LA SECA: CUANDO LA LEYENDA FUE REALIDAD...

CUANDO LA LEYENDA FUE REALIDAD
Hace ahora más de cien años, cuando el Señor “Ronjolilla” se subió en su burro de raza zamorana, con la lanza que le habían preparado los herreros de La Seca, para intentar dar muerte al Toro de La Vega, en Tordesillas, que según la tradición siempre los mozos tordesillanos le lanceaban y daban muerte, Esa mañana el Señor “Ronjolilla” salia de la Villa de La Seca casi de noche, ya que el Toro Vega solían soltarle sobre las once de la mañana, del segundo martes de septiembre, o sea el martes siguiente a la fiesta de La Virgen de La Peña, este hombre lo había visto varias veces, el espectáculo, y el año anterior estando vendimiando con personas de Tordesillas, le entro el querer ser un hombre valiente que demostrara su valor, en dicha fiesta de siglos y tradición, y aquella mañana al llegar a la Carretera de La Peña, en un árbol de la Ribera del Duero, le sujeto a su burro y le echo de comer mielgas, que recogió en su entorno, La Vega empezaba a estar con público, y este hombre valiente y forjado entre las faenas del campo, era un aficionado a los toros, al llegar al Puente Romano sobre el Río Duero, se coloco al final de la barandilla, y allí espero con su lanza, y al sentir el cohete que anunciaba la bajada del Toro hacia La Vega, el corazón parecía darle ánimos, y saliendo a encontrarse con dicho Toro, le dio varias lanzadas, y el Toro cayó fulminado, tendría como unos 600, kilos de peso, Los jovenes de Tordesillas y aficionados que siempre fueron ellos los que daban muerte al Toro, se engancharon con este hombre de mucho coraje y valor.
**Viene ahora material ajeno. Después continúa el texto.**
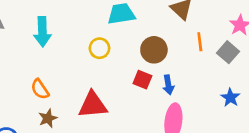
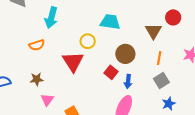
gray square: (228, 52) -> (161, 81), moved
orange semicircle: (40, 89) -> (37, 45), moved, turned -91
red triangle: (93, 105) -> (73, 62), moved, turned 45

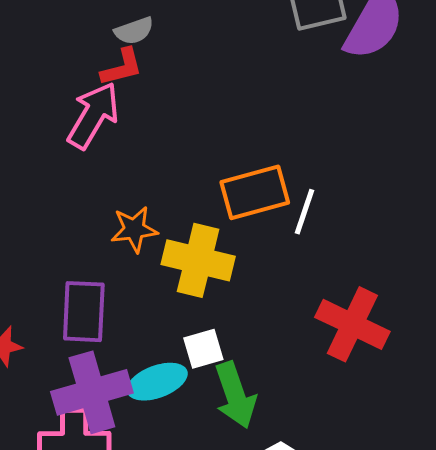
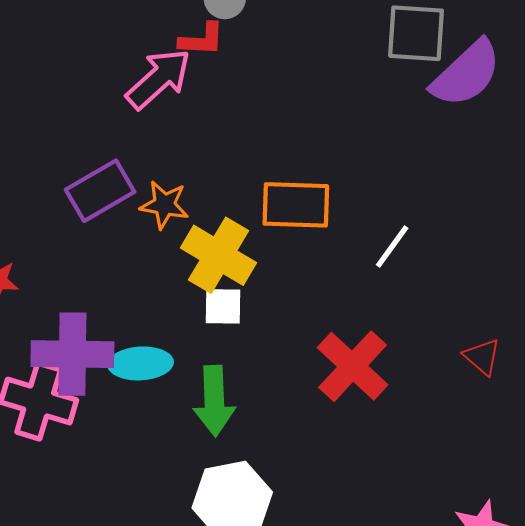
white line: (305, 212) -> (392, 246), moved
purple rectangle: (84, 312) -> (100, 191), moved, turned 40
white square: (203, 349) -> (223, 306), moved

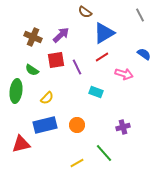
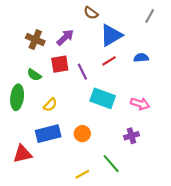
gray line: (140, 15) -> (150, 16), turned 56
blue semicircle: (144, 54) -> (141, 58), moved, turned -40
pink arrow: (124, 74) -> (140, 104), moved
cyan rectangle: (96, 92) -> (103, 98), size x1.6

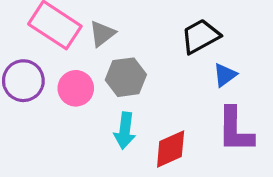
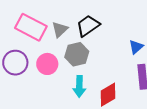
black trapezoid: (200, 36) -> (88, 26), moved

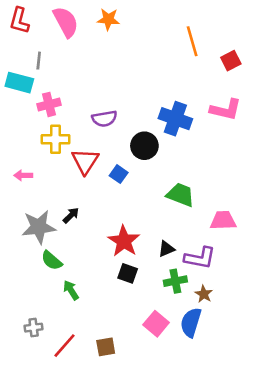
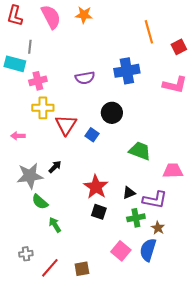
purple semicircle: (104, 119) -> (85, 78), moved
blue cross: (175, 119) -> (127, 71), moved, turned -30

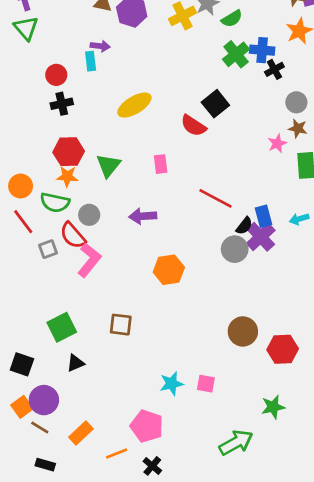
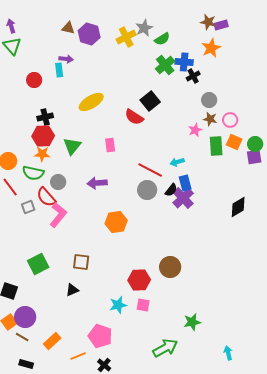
black cross: (62, 104) -> (45, 117), moved
cyan arrow: (299, 219) -> (177, 162), moved
gray circle: (235, 249) -> (147, 190), moved
red hexagon: (283, 349) -> (139, 280), moved
black triangle: (75, 363) -> (72, 290), moved

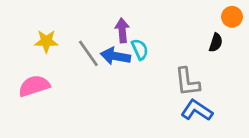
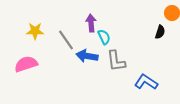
blue arrow: (115, 56) -> (87, 56), moved
gray L-shape: (187, 82) -> (116, 61), moved

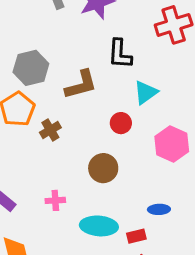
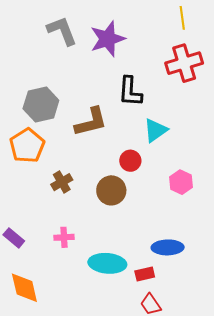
brown cross: (50, 130) -> (62, 182), moved
pink hexagon: (172, 144) -> (181, 182), size x0.7
brown circle: (103, 168) -> (111, 190), moved
blue ellipse: (159, 209) -> (168, 247), size x1.4

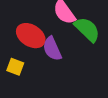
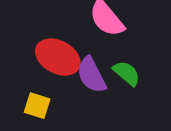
green semicircle: (87, 29) -> (127, 73), moved, size x0.7

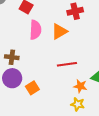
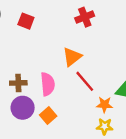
pink semicircle: (35, 30) -> (48, 84), moved
orange triangle: (59, 31) -> (72, 57), moved
red line: (67, 64) -> (85, 81), turned 66

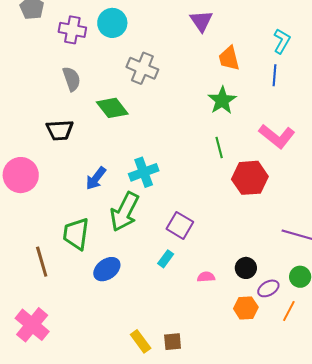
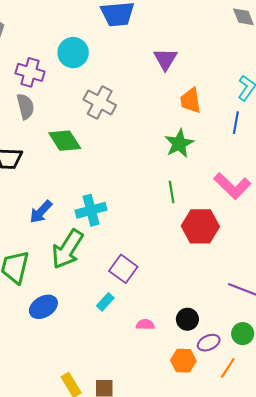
purple cross: (72, 30) -> (30, 72), moved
Más tuvo que dar gracias a un Señor de Serrada, llamado Fabriciano, que desde su caballo al estilo del Oeste americano, con un revolver en su mano impedía aquel atroz apaleamiento, y amenazaba a los que querían apalear al Señor Ronjolilla, que tuvo que ser acompañado hasta el termino de La Seca por la Guardia Civil, para evitar el linchamiento de aquella masa de personas que intentaron darle un escarmiento, Este hombre regreso a la Villa de La Seca como un héroe, Años después, sobre el año de 1950, su hijo amigo de mi padre se marchaba en la Emigración Forzosa a Vascongadas, quizá a Baracaldo. Donde muchos lasecanos descansan para la eternidad. Su nombre o apodo, como el de. Sergio Sacristan Cantalapiedra. No figuran entre los que mataron a dicho Toro, Hay tradiciones que suelen perder razones, e imponen sus condiciones, G X Cantalapiedra. 3 – 6 – 2026.